- Born: Errol Arthur Arendse 16 October 1953 (age 72) Cape Town, South Africa
- Education: Ivor Kirsten Academy of Fashion (Johannesburg)
- Labels: Errol Arendz; Errol Arendz DuSud;
- Relatives: Rolf Theiler (brother in law)

= Errol Arendz =

South African fashion designer

Errol Arthur Arendz (born 16 October 1953) is a South African fashion designer.

==Early life==
Born Arendse, Arendz grew up in Elsie's River, a suburb of Cape Town. He studied in Paris and worked in London in the 70's and officially launched his career in 1973 after graduating from the Ivor Kirsten Academy of Fashion in Johannesburg.

==Career==
Arendz became known in South Africa in 1978, when Fair Lady Magazine featured Barbara Barnard wearing his first collection. He sewed her coat on his Bernina sewing machine at home.

He set up a studio in Cape Town while he was still in his 20s. When Margaret Gardiner became Miss South Africa, Arendz designed her ball gown for the Miss Universe contest, which she won.
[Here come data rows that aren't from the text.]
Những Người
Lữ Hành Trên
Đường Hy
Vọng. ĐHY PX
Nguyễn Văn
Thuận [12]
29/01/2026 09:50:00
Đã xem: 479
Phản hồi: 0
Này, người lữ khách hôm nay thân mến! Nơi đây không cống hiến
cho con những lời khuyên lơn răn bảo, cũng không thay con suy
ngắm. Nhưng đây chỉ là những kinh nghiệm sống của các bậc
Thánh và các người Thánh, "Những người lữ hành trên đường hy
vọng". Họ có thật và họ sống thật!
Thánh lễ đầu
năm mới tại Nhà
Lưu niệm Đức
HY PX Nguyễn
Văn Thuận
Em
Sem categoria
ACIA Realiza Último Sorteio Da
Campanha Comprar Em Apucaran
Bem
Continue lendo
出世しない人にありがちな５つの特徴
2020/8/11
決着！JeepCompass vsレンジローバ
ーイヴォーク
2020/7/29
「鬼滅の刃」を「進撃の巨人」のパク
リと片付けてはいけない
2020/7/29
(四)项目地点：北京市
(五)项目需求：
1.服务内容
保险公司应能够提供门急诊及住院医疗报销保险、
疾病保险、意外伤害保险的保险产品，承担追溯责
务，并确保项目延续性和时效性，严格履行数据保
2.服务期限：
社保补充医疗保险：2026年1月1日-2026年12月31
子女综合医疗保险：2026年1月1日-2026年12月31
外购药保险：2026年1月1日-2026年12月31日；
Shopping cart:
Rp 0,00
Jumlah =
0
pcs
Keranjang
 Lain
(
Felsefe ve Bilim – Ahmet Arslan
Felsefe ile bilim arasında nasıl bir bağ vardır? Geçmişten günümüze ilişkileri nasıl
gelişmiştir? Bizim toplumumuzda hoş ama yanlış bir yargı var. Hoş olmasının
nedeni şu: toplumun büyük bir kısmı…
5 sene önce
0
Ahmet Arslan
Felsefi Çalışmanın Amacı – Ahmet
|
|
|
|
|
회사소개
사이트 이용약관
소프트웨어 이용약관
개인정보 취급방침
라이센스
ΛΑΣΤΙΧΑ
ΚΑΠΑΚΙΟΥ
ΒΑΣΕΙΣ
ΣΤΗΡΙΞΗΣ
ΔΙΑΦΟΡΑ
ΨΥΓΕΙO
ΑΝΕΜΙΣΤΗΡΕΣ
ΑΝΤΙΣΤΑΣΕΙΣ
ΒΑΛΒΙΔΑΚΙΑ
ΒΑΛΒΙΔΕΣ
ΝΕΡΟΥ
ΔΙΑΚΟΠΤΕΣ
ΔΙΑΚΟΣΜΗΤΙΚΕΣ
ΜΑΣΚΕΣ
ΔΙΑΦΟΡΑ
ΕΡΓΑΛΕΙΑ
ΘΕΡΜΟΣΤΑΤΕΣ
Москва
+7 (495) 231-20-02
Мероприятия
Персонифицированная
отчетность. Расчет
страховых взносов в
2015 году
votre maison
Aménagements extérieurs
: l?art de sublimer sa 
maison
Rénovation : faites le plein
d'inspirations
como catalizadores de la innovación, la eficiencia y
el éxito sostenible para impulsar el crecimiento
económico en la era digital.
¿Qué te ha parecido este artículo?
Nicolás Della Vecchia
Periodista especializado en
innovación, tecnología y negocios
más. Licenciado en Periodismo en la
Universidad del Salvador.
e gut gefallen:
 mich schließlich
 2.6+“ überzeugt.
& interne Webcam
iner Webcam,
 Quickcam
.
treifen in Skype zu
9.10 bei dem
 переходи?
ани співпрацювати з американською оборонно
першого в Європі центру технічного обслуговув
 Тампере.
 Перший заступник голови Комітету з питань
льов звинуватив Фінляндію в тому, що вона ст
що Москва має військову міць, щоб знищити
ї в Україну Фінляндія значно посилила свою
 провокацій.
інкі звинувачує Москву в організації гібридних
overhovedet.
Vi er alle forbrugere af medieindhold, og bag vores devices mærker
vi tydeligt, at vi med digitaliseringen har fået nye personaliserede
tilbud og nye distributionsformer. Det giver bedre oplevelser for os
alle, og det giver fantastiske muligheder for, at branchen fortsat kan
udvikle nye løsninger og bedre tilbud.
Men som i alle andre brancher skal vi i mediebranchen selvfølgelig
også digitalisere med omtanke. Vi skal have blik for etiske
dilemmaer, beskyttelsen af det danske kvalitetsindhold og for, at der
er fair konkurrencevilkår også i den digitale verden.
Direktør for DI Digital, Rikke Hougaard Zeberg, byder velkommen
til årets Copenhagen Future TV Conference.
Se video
His company, Errol Arendz Fashion Designer cc, was incorporated in 1986.

Arendz was popular under apartheid, with fashion magazines emphasizing the fact that he was coloured. "We did not care about politics, my sister Gloria and I just wanted to succeed. Then nobody saw us as black or white any more; if anything, we were silver - outside all categories," he commented later.

In 2003, Arendz was commissioned by South African Airways (SAA) to design the uniforms for all their crew, ground staff and flight attendants. He started designing shoes in 2005.

The Errol Arendz flagship store occupies an entire building in Hout Street in Cape Town. His clients have included Priscilla Presley, Joan Collins, Shakira Caine, Joanna Lumley, Sharon Stone, Jaclyn Smith, Elita de Klerk, Pam Golding and Karen Barnard.

He was a judge on the reality TV modeling competition Revlon Supermodel in 2007 and L'Ormarins Queen's Plate Racing Festival in 2017.